== Segment start ==
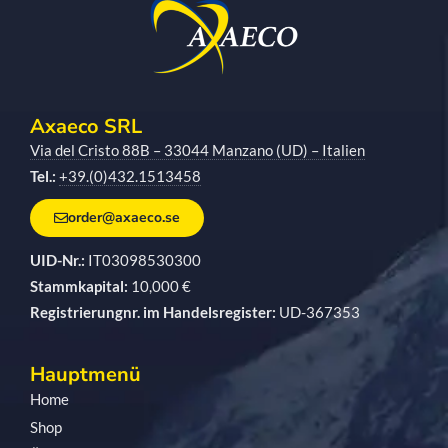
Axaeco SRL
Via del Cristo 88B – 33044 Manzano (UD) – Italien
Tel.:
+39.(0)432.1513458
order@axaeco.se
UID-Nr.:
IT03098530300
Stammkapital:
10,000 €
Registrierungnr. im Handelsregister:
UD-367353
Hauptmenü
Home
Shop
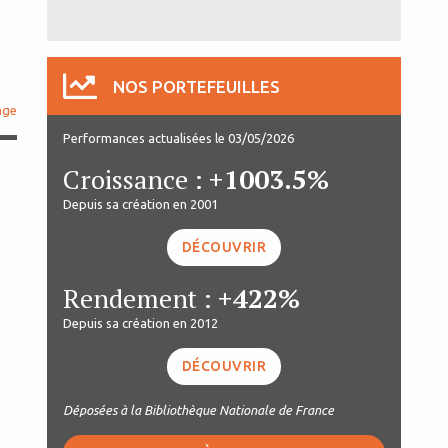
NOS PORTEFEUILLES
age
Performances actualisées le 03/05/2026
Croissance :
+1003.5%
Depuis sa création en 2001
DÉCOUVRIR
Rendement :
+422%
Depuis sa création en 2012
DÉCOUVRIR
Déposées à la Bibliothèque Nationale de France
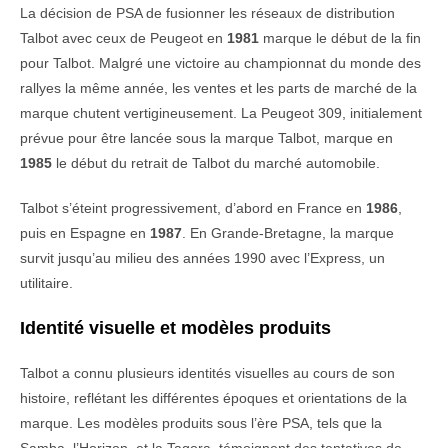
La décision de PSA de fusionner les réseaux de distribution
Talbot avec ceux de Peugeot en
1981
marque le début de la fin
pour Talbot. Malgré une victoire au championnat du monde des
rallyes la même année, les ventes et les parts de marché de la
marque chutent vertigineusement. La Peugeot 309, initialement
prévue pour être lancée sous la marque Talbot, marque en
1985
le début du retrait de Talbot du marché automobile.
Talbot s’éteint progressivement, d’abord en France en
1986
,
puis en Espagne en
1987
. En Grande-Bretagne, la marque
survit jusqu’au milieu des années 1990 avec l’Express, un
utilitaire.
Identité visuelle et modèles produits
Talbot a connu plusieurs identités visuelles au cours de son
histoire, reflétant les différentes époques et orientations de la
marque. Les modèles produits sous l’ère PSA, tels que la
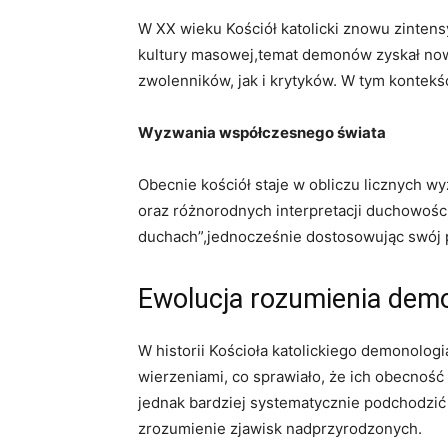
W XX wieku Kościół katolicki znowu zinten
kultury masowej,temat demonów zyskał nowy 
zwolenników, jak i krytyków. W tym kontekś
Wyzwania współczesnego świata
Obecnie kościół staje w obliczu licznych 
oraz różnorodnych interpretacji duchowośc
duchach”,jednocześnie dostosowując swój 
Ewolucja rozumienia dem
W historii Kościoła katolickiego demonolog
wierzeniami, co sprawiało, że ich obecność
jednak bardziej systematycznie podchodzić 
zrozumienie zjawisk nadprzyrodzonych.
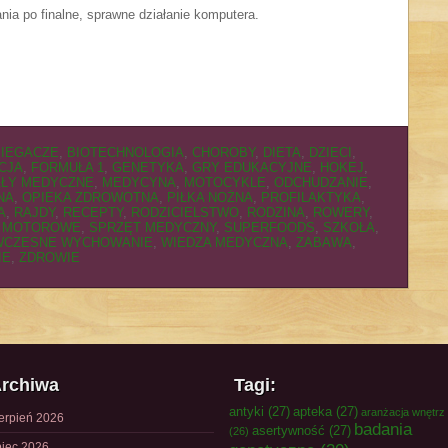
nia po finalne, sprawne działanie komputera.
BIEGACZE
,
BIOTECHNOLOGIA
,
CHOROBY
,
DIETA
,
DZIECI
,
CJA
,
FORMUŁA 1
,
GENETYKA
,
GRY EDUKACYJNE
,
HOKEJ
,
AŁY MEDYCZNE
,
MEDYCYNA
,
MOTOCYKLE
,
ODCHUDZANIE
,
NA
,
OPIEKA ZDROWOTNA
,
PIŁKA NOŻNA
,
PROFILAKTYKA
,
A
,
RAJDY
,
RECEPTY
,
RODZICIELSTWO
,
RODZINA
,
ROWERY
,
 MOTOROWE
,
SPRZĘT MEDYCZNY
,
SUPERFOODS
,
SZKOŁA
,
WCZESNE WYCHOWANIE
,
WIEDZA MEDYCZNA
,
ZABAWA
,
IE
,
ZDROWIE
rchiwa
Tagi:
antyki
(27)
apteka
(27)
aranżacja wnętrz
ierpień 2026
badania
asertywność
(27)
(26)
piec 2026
== Segment end ==
Give exactly those lines of the listing that run from its first line through the line with "marque le début de la fin", leaving each picture out.

- _RESPONSE_:
Axaeco SRL
Via del Cristo 88B – 33044 Manzano (UD) – Italien
Tel.:
+39.(0)432.1513458
order@axaeco.se
UID-Nr.:
IT03098530300
Stammkapital:
10,000 €
Registrierungnr. im Handelsregister:
UD-367353
Hauptmenü
Home
Shop
NOS PORTEFEUILLES
age
Performances actualisées le 03/05/2026
Croissance :
+1003.5%
Depuis sa création en 2001
DÉCOUVRIR
Rendement :
+422%
Depuis sa création en 2012
DÉCOUVRIR
Déposées à la Bibliothèque Nationale de France
La décision de PSA de fusionner les réseaux de distribution
Talbot avec ceux de Peugeot en
1981
marque le début de la fin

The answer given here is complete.